We’re not precisely an educational program. We’re not precisely a job placement program. We’re a new category that could only emerge after the information age dropped the cost of info to near zero, and rote jobs became the province of software instead of humans.
For decades the surface level correlation between more formal education and a better job was strong enough that no one realized education is not the same as prep for career success. 90% of education purchasers are buying the wrong product. They think they’re buying career prep, but they are not.
Not only is the dominant formal ed conveyor belt model not doing anything to help prep people for career success (in many cases it rewards mindsets and habits that make career success harder), but the correlation no longer means you get a strong signal of potential either. Even those who knew college didn’t teach market relevant skills still saw value in getting the paper because so many jobs seemed to want it. Seemed is the key word.
Employers want evidence of value-creation potential. If you have nothing else to show, a degree shows something. But it signals so little so weakly that almost anything can be a stronger signal. This is due to the radical drop in information costs. You can produce more reliable proof of your value today without any trusted third parties than ever before. A university stamp of approval is not a valuable signal compared to your own provable body of work.
Given these realities, innovations in “education” are not that radical, and not that big of a change. Online, different courses, etc. New ideas in an existing category. And new forms of helping companies recruit talent is not a new category either, just innovations in an established industry. Lots of businesses sell talent to companies.
Praxis creates a new category. We are defining the new industry of Career Launch, Professional Apprenticeship, Job-and-Future-Proof Career Starts, or Personal Accelerator. Those names aren’t catchy or clear, but the category is. Young people need a way to get from kid to career; from consumer to producer; from student to startup. We do that.

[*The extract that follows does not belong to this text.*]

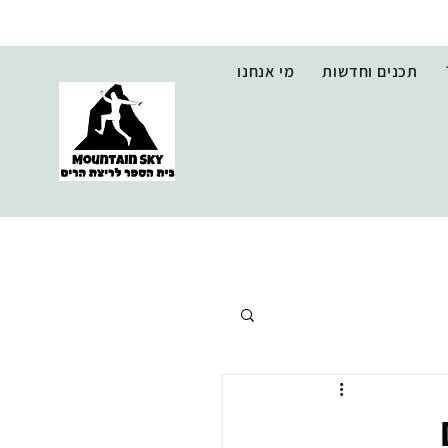
תכנים וחדשות
מי אנחנו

First, we show them how to take ownership of themselves, create value for people, and build a signal that proves it in the market. We show them that on the job learning is the only path to career discovery and mastery.
Then, we actually give them an apprenticeship in which to do it. We don’t sell talent to startups, we present startup apprenticeship opportunities to talented, prepared individuals and help them crush it. We show them how to leverage that first great experience into an awesome, flexible, dynamic career.
I think it was Ray Kurzweil who said the future is here, it’s just not evenly distributed. We are distributing the future. We are helping young people see what’s already true; that they don’t need to wait and wonder and hoop-jump and go into debt searching for some nonexistent job guarantee. They can prep now, build a signal now, get real experience now, and turn those into a career and life they love.
The category is the bridge between you and a career start. It’s not education. It’s not a jobs board. It’s everything needed to become valuable in the market and signal it, plus a real first chance to make it happen and spin that into the rest of your life. In one year, for zero net cost.
It’s an exponential leap. When you add the opportunity + tuition cost of the dominant college model, the Praxis model is easily a $300,000 improvement to the average customer.
One year in the program at zero net cost, 96% of grads get hired immediately at an average salary of $50,000. College is an average of 5 years with tuition averaging above $20,000 a year (and over 60% of grads get no job or a job that didn’t require a degree anyway). That means five years earning no pay and $100,000 in direct cost. An ambitious person choosing Praxis instead (assuming no pay raises) would have earned $200,000 by the end of that five years, and paid zero in tuition instead of $100,000.
That’s a $300,000 head start, not to mention beginning that year with 4.5 years professional experience under their belt vs. a degree holder with none. Oh, and not having an average of $37,000 in debt hanging over your head which reduces the option to do things like launch a startup.
This is a new category with an exponential improvement over previous categories attempts to solve the problem of starting a career. That’s why it’s hard, and that’s why it’s world-changing.